We divided these results into perceptions that the world had of the United States pre- and post-Jan 6, and perceptions that U.S. citizens had of their own country before and after Jan. 6. In effect, any changes we see of the American image can be said to be caused by the protest — a true incident analysis.
The results may surprise you.
In the tables below we show three characteristics and how the ranking of the United States on those characteristics changed over the course of the protests.
As many of the United States’ internal grievances are often on public display in media outlets globally, the U.S. never ranks in the top half of countries in terms of “happiness.” After Jan. 6, the world viewed the United States as an even less happy country. Its ranking of happiness went down from No. 45 to No. 53 (a change of eight spots) out of the 78 countries ranked. That’s not surprising, as people around the world saw firsthand the anger that many Americans embodied.
What is surprising is the change in happiness that U.S. citizens perceived. The country’s happiness as rated by its own people dropped from No. 36 to No. 59 after the event. This is more than a 20-country ranking drop in happiness rankings! It is extremely rare to see such a dramatic shift in a perception. It’s clear from this characteristic that the events of Jan. 6 harmed the U.S. internally and rightly convinced citizens that their own country was hurting.

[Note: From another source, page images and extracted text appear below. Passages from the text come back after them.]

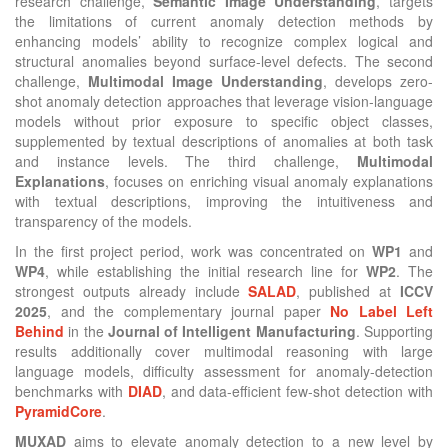
research challenge,
Semantic Image Understanding
, targets
the limitations of current anomaly detection methods by
enhancing models’ ability to recognize complex logical and
structural anomalies beyond surface-level defects. The second
challenge,
Multimodal Image Understanding
, develops zero-
shot anomaly detection approaches that leverage vision-language
models without prior exposure to specific object classes,
supplemented by textual descriptions of anomalies at both task
and instance levels. The third challenge,
Multimodal
Explanations
, focuses on enriching visual anomaly explanations
with textual descriptions, improving the intuitiveness and
transparency of the models.
In the first project period, work was concentrated on
WP1
and
WP4
, while establishing the initial research line for
WP2
. The
strongest outputs already include
SALAD
, published at
ICCV
2025
, and the complementary journal paper
No Label Left
Behind
in the
Journal of Intelligent Manufacturing
. Supporting
results additionally cover multimodal reasoning with large
language models, difficulty assessment for anomaly-detection
benchmarks with
DIAD
, and data-efficient few-shot detection with
PyramidCore
.
MUXAD
aims to elevate anomaly detection to a new level by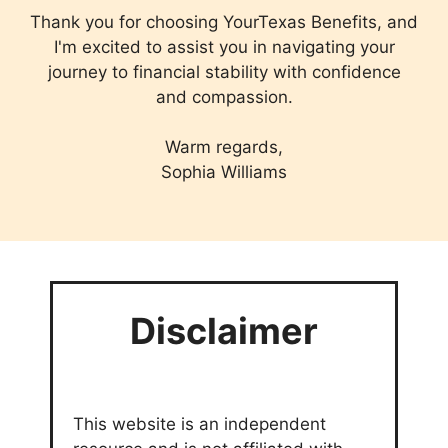
Thank you for choosing YourTexas Benefits, and
I'm excited to assist you in navigating your
journey to financial stability with confidence
and compassion.
Warm regards,
Sophia Williams
Disclaimer
This website is an independent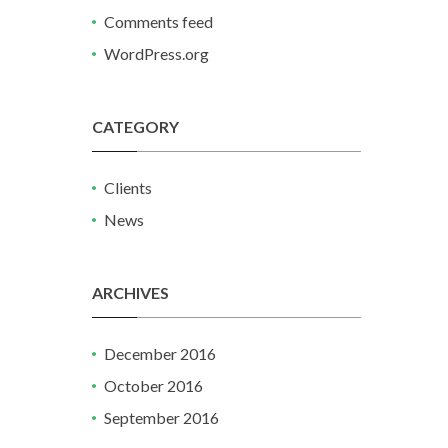
Comments feed
WordPress.org
CATEGORY
Clients
News
ARCHIVES
December 2016
October 2016
September 2016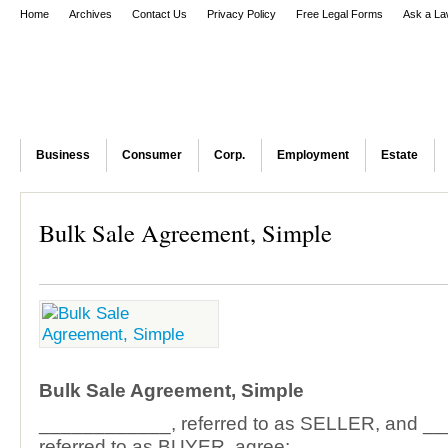
Home
Archives
Contact Us
Privacy Policy
Free Legal Forms
Ask a La
Business
Consumer
Corp.
Employment
Estate
Bulk Sale Agreement, Simple
Bulk Sale Agreement, Simple
____________, referred to as SELLER, and _
referred to as BUYER, agree: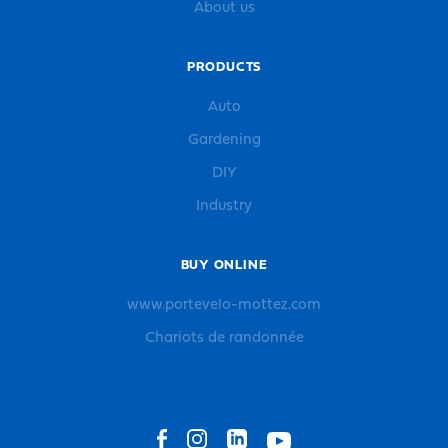
About us
PRODUCTS
Auto
Gardening
DIY
Industry
BUY ONLINE
www.portevelo-mottez.com
Chariots de randonnée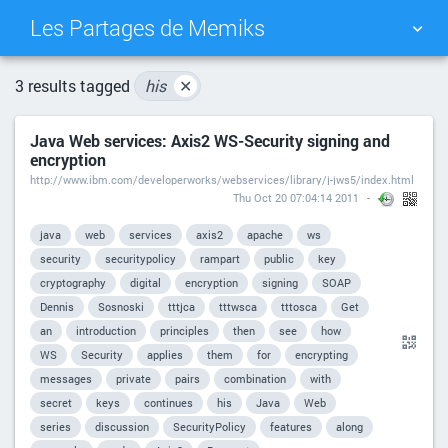
Les Partages de Memiks
TAG CLOUD
PICTURE WALL
3 results tagged
his
✕
Java Web services: Axis2 WS-Security signing and
DAILY
SEARCH
encryption
http://www.ibm.com/developerworks/webservices/library/j-jws5/index.html
Thu Oct 20 07:04:14 2011
java
web
services
axis2
apache
ws
security
securitypolicy
rampart
public
key
cryptography
digital
encryption
signing
SOAP
Dennis
Sosnoski
tttjca
tttwsca
tttosca
Get
an
introduction
principles
then
see
how
WS
Security
applies
them
for
encrypting
messages
private
pairs
combination
with
secret
keys
continues
his
Java
Web
series
discussion
SecurityPolicy
features
along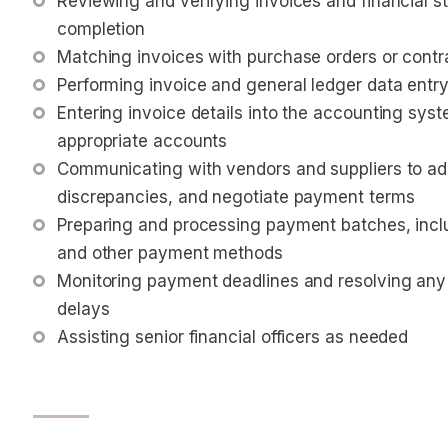
Reviewing and verifying invoices and financial 
completion
Matching invoices with purchase orders or cont
Performing invoice and general ledger data entr
Entering invoice details into the accounting sys
appropriate accounts
Communicating with vendors and suppliers to addr
discrepancies, and negotiate payment terms
Preparing and processing payment batches, inclu
and other payment methods
Monitoring payment deadlines and resolving any
delays
Assisting senior financial officers as needed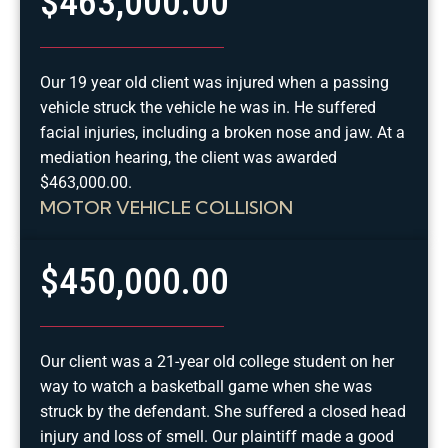
$463,000.00
Our 19 year old client was injured when a passing
vehicle struck the vehicle he was in. He suffered
facial injuries, including a broken nose and jaw. At a
mediation hearing, the client was awarded
$463,000.00.
MOTOR VEHICLE COLLISION
$450,000.00
Our client was a 21-year old college student on her
way to watch a basketball game when she was
struck by the defendant. She suffered a closed head
injury and loss of smell. Our plaintiff made a good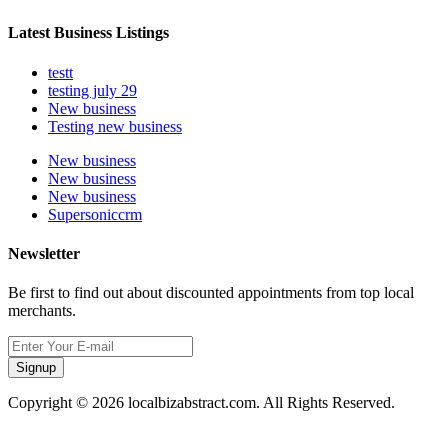
Latest Business Listings
testt
testing july 29
New business
Testing new business
New business
New business
New business
Supersoniccrm
Newsletter
Be first to find out about discounted appointments from top local
merchants.
Signup
Copyright © 2026 localbizabstract.com. All Rights Reserved.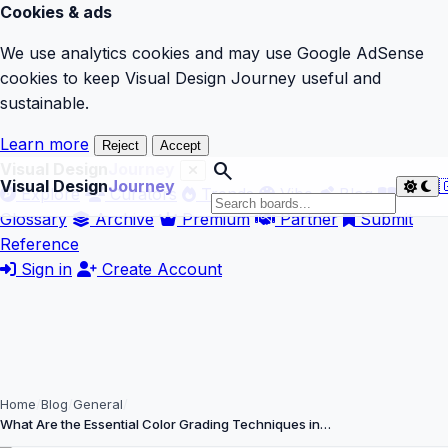
Cookies & ads
We use analytics cookies and may use Google AdSense
cookies to keep Visual Design Journey useful and
sustainable.
Learn more
Reject
Accept
search
Visual Design
Journey
Visual Design
Journey

Explore
Curators
Trends
Vibe
Blog
Glossary
Archive
Premium
Partner
Submit
Reference
Sign in
Create Account
Home
Blog
General
What Are the Essential Color Grading Techniques in…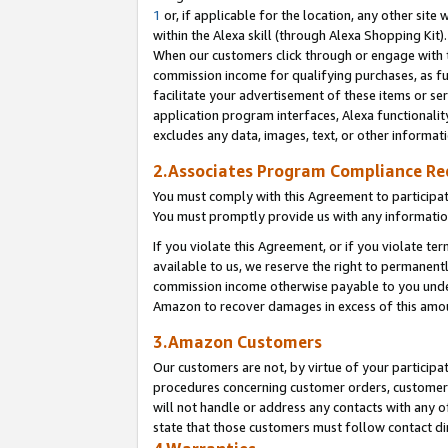
1
or, if applicable for the location, any other site 
within the Alexa skill (through Alexa Shopping Kit
When our customers click through or engage with th
commission income for qualifying purchases, as furt
facilitate your advertisement of these items or ser
application program interfaces, Alexa functionalit
excludes any data, images, text, or other informat
2.Associates Program Compliance R
You must comply with this Agreement to participa
You must promptly provide us with any informatio
If you violate this Agreement, or if you violate t
available to us, we reserve the right to permanent
commission income otherwise payable to you under 
Amazon to recover damages in excess of this am
3.Amazon Customers
Our customers are not, by virtue of your participat
procedures concerning customer orders, customer 
will not handle or address any contacts with any o
state that those customers must follow contact di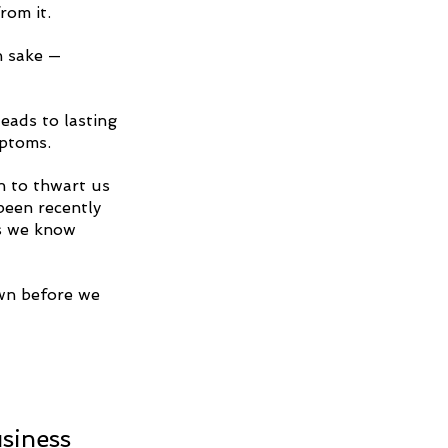
rom it.
n sake — 
eads to lasting 
mptoms.
n to thwart us 
been recently 
s we know 
wn before we 
 
siness 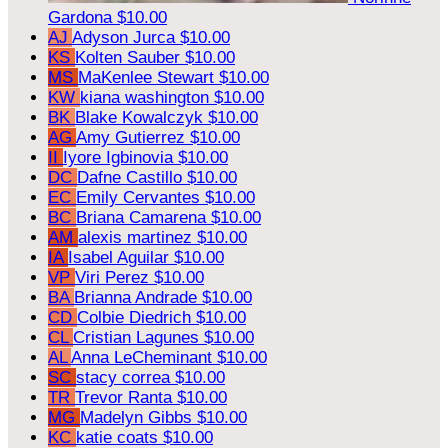
Gardona
$10.00
AJ
Adyson Jurca
$10.00
KS
Kolten Sauber
$10.00
MS
MaKenlee Stewart
$10.00
KW
kiana washington
$10.00
BK
Blake Kowalczyk
$10.00
AG
Amy Gutierrez
$10.00
II
Iyore Igbinovia
$10.00
DC
Dafne Castillo
$10.00
EC
Emily Cervantes
$10.00
BC
Briana Camarena
$10.00
AM
alexis martinez
$10.00
IA
Isabel Aguilar
$10.00
VP
Viri Perez
$10.00
BA
Brianna Andrade
$10.00
CD
Colbie Diedrich
$10.00
CL
Cristian Lagunes
$10.00
AL
Anna LeCheminant
$10.00
SC
stacy correa
$10.00
TR
Trevor Ranta
$10.00
MG
Madelyn Gibbs
$10.00
KC
katie coats
$10.00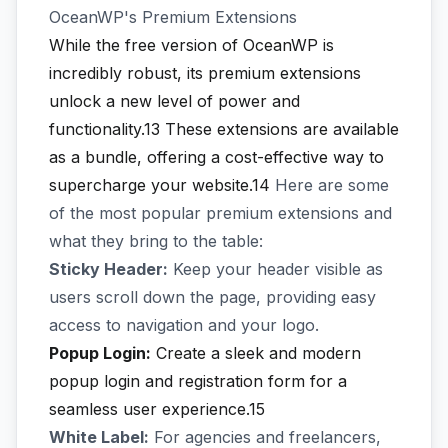
OceanWP's Premium Extensions
While the free version of OceanWP is
incredibly robust, its premium extensions
unlock a new level of power and
functionality.13
These extensions are available
as a bundle, offering a cost-effective way to
supercharge your website.14
Here are some
of the most popular premium extensions and
what they bring to the table:
Sticky Header:
Keep your header visible as
users scroll down the page, providing easy
access to navigation and your logo.
Popup Login:
Create a sleek and modern
popup login and registration form for a
seamless user experience.15
White Label:
For agencies and freelancers,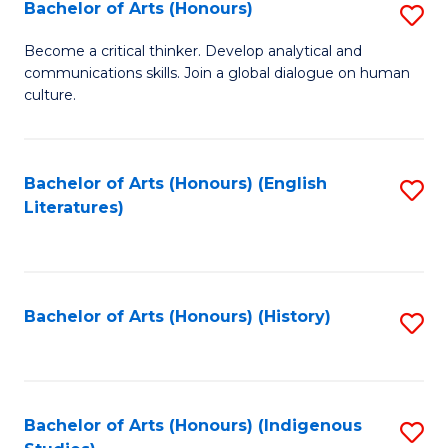
Fa
Bachelor of Arts (Honours)
S
B
Become a critical thinker. Develop analytical and
communications skills. Join a global dialogue on human
of
culture.
Ar
(
Bachelor of Arts (Honours) (English
S
to
Literatures)
to
C
C
Fa
Fa
Bachelor of Arts (Honours) (History)
S
to
C
Fa
Bachelor of Arts (Honours) (Indigenous
S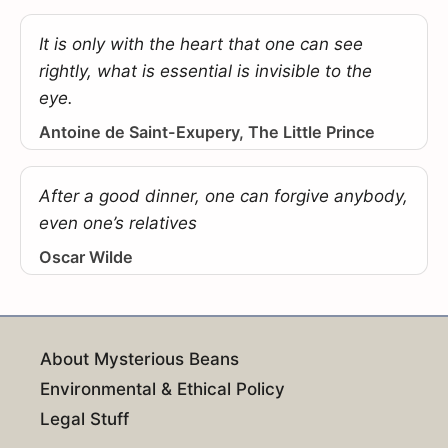
It is only with the heart that one can see
rightly, what is essential is invisible to the
eye.
Antoine de Saint-Exupery, The Little Prince
After a good dinner, one can forgive anybody,
even one’s relatives
Oscar Wilde
About Mysterious Beans
Environmental & Ethical Policy
Legal Stuff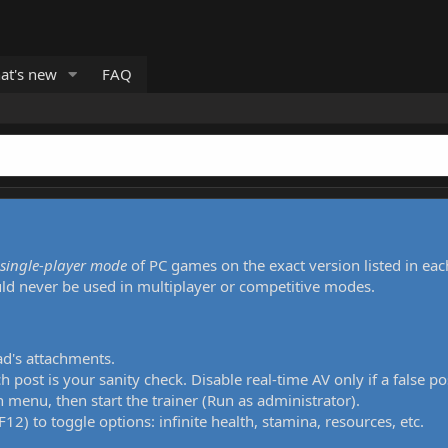
at's new
FAQ
single-player mode
of PC games on the exact version listed in eac
uld never be used in multiplayer or competitive modes.
ad's attachments.
h post is your sanity check. Disable real-time AV only if a false po
 menu, then start the trainer (Run as administrator).
12) to toggle options: infinite health, stamina, resources, etc.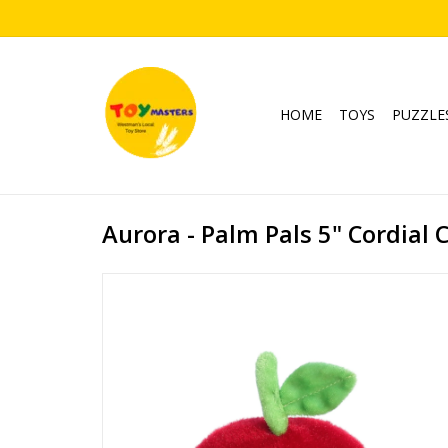
HOME
TOYS
PUZZLE
Aurora - Palm Pals 5" Cordial 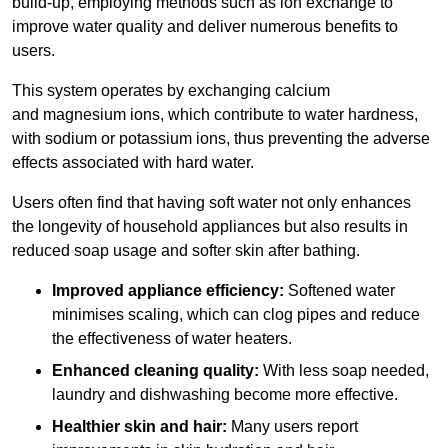
build-up, employing methods such as ion exchange to
improve water quality and deliver numerous benefits to
users.
This system operates by exchanging calcium
and magnesium ions, which contribute to water hardness,
with sodium or potassium ions, thus preventing the adverse
effects associated with hard water.
Users often find that having soft water not only enhances
the longevity of household appliances but also results in
reduced soap usage and softer skin after bathing.
Improved appliance efficiency:
Softened water
minimises scaling, which can clog pipes and reduce
the effectiveness of water heaters.
Enhanced cleaning quality:
With less soap needed,
laundry and dishwashing become more effective.
Healthier skin and hair:
Many users report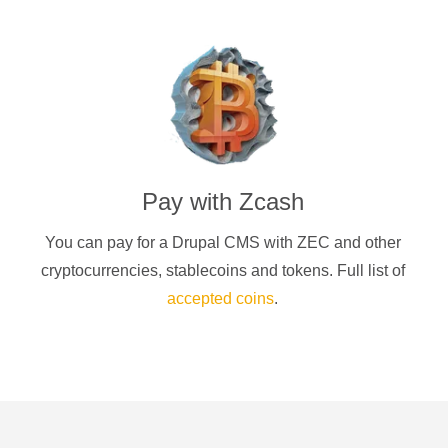
Pay with
Zcash
You can pay for a
Drupal CMS
with
ZEC
and other
cryptocurrencies
, stablecoins and tokens. Full list of
accepted coins
.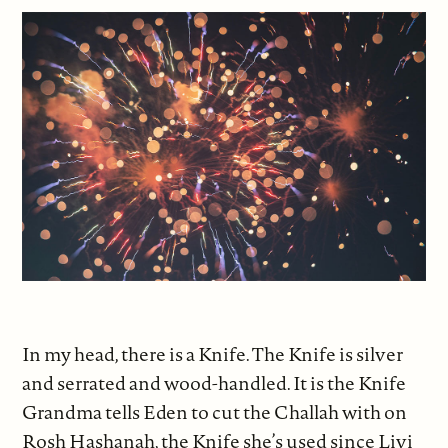
In my head, there is a Knife. The Knife is silver
and serrated and wood-handled. It is the Knife
Grandma tells Eden to cut the Challah with on
Rosh Hashanah, the Knife she’s used since Livi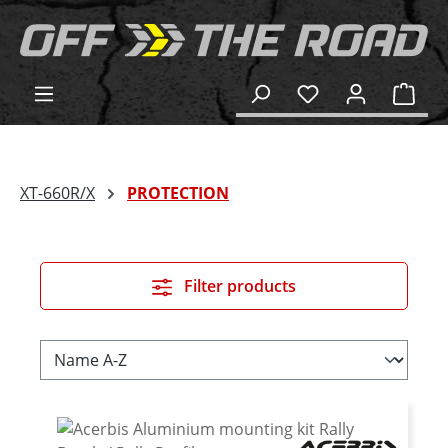
in content
Shop
XT-660R/X
PROTECTION
Filter products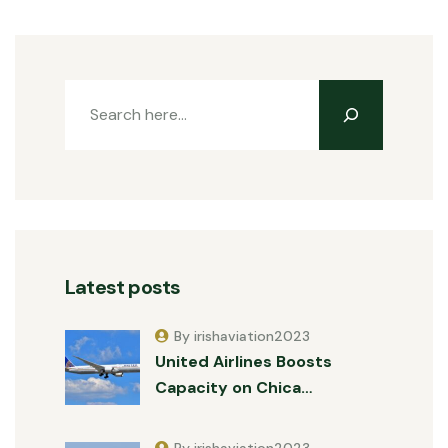
Latest posts
By irishaviation2023
United Airlines Boosts
Capacity on Chica…
By irishaviation2023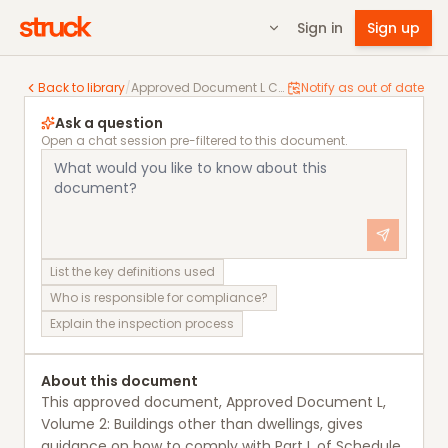
Sign in
Sign up
Approved Document L Conservation of fuel and power, 
Back to library
/
Approved Document L Conservation of fuel and power, Volume 2: Buildings other than dwellings
Notify as out of date
Ask a question
Open a chat session pre-filtered to this document.
List the key definitions used
Who is responsible for compliance?
Explain the inspection process
About this document
This approved document, Approved Document L,
Volume 2: Buildings other than dwellings, gives
guidance on how to comply with Part L of Schedule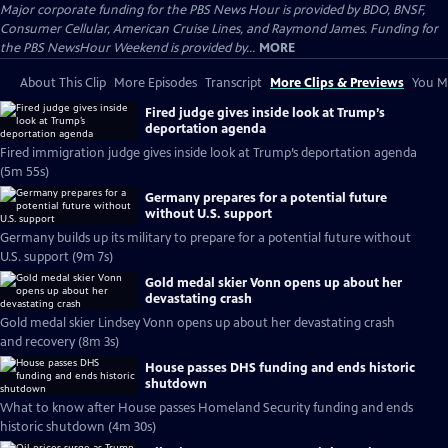
Major corporate funding for the PBS News Hour is provided by BDO, BNSF,
Consumer Cellular, American Cruise Lines, and Raymond James. Funding for
the PBS NewsHour Weekend is provided by...
MORE
About This Clip
More Episodes
Transcript
More Clips & Previews
You Mi
Fired judge gives inside look at Trump’s
deportation agenda
Fired immigration judge gives inside look at Trump’s deportation agenda
(5m 55s)
Germany prepares for a potential future
without U.S. support
Germany builds up its military to prepare for a potential future without
U.S. support (9m 7s)
Gold medal skier Vonn opens up about her
devastating crash
Gold medal skier Lindsey Vonn opens up about her devastating crash
and recovery (8m 3s)
House passes DHS funding and ends historic
shutdown
What to know after House passes Homeland Security funding and ends
historic shutdown (4m 30s)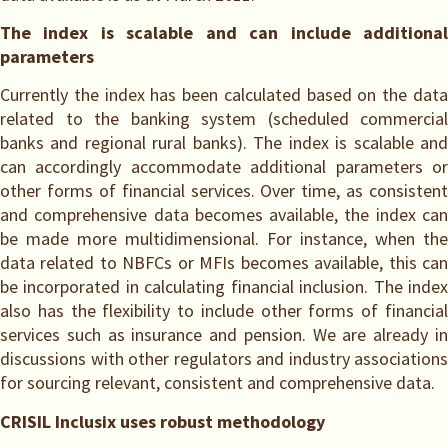
The index is scalable and can include additional
parameters
Currently the index has been calculated based on the data
related to the banking system (scheduled commercial
banks and regional rural banks). The index is scalable and
can accordingly accommodate additional parameters or
other forms of financial services. Over time, as consistent
and comprehensive data becomes available, the index can
be made more multidimensional. For instance, when the
data related to NBFCs or MFIs becomes available, this can
be incorporated in calculating financial inclusion. The index
also has the flexibility to include other forms of financial
services such as insurance and pension. We are already in
discussions with other regulators and industry associations
for sourcing relevant, consistent and comprehensive data.
CRISIL Inclusix uses robust methodology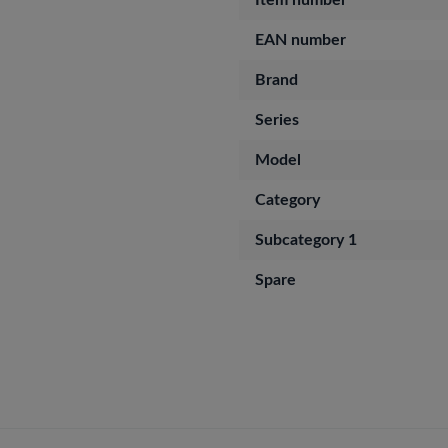
Item number
EAN number
Brand
Series
Model
Category
Subcategory 1
Spare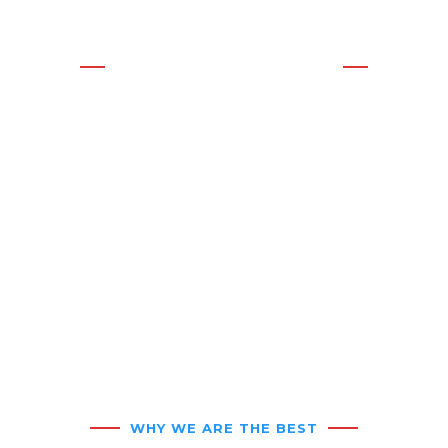
CALL ANYTIME!
WE OFFER THE BEST
SOLUTIONS
Residential &
Commercial HVAC
Service
WHY WE ARE THE BEST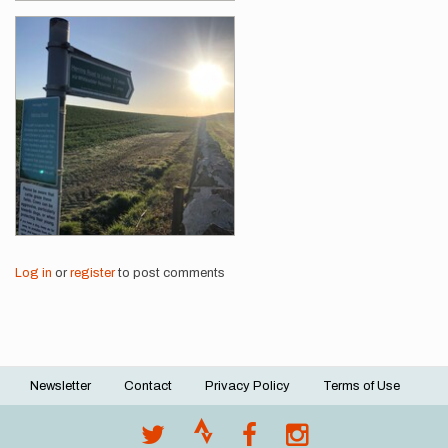
Log in
or
register
to post comments
Newsletter
Contact
Privacy Policy
Terms of Use
Footer
menu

We see a similar pattern when we look at how transparent the United States government is seen to be. The Jan. 6 protests decreased the perceptions of transparency both globally and at home. Like the perceptions of happiness, this decrease in transparency was larger for U.S. citizens than the rest of the world. That means that internally, U.S. citizens really lost confidence in their government’s transparency due specifically to the protests at the Capitol. As rated by its own citizens, the United States, once a beacon of democracy and transparency, went from being ranked No. 37 to No. 64 after the protests — again an unprecedented shift in perceptions.
Although these results may not be surprising to U.S. citizens or really to the rest of the world, the perceptions of how politically stable the U.S. is provide an interesting nuance to the results above.
When looking at the U.S.’s political stability, we first see that the country overall is perceived to be politically unstable … which itself should be a wake-up call to legislatures and politicians. In particular, the country is perceived significantly less politically stable by its own citizens than the rest of the world.
But the Jan. 6 protests changed that to some degree. As expected, the world perceives the U.S. as even more politically unstable after the attempt by its citizens to change the election using violence — its ranking dropped from No. 25 to No. 38. However, surprisingly, U.S. citizens perceive their own country to be more politically stable due to the protests. At first this may be shocking, why would the images of large groups of people violently breaking into the U.S. Capitol building to overturn an election creates a perception of more stability?
As it turns out, the joint sessions, after the deadly protests, came back at night to finish certifying the results. Doing so ensured a peaceful transition of power, even in the face of an insurrection. The aftermath of the protests only reinforced the tradition of the United States respecting its Constitution and therefore likely gave U.S. citizens more confidence that the government can withstand these types of attacks. In effect, the protest and Congress’s response may have actually helped promote U.S. governance to its own citizens.
These results matter. When historic events change the brand of a country, this can have drastic ramifications to that country including whether tourists want to visit, foreign students want to come study, foreign businesses want to invest, and even whether other countries want to engage in treaties and diplomacy. Even more so, changing the internal brand of a country can affect whether people want to vote in subsequent elections, serve their country, and even whether they promote their country abroad.
Understanding how events like the Jan. 6 protests affect a country’s brand is an important part of effectively and efficiently building a prosperous nation.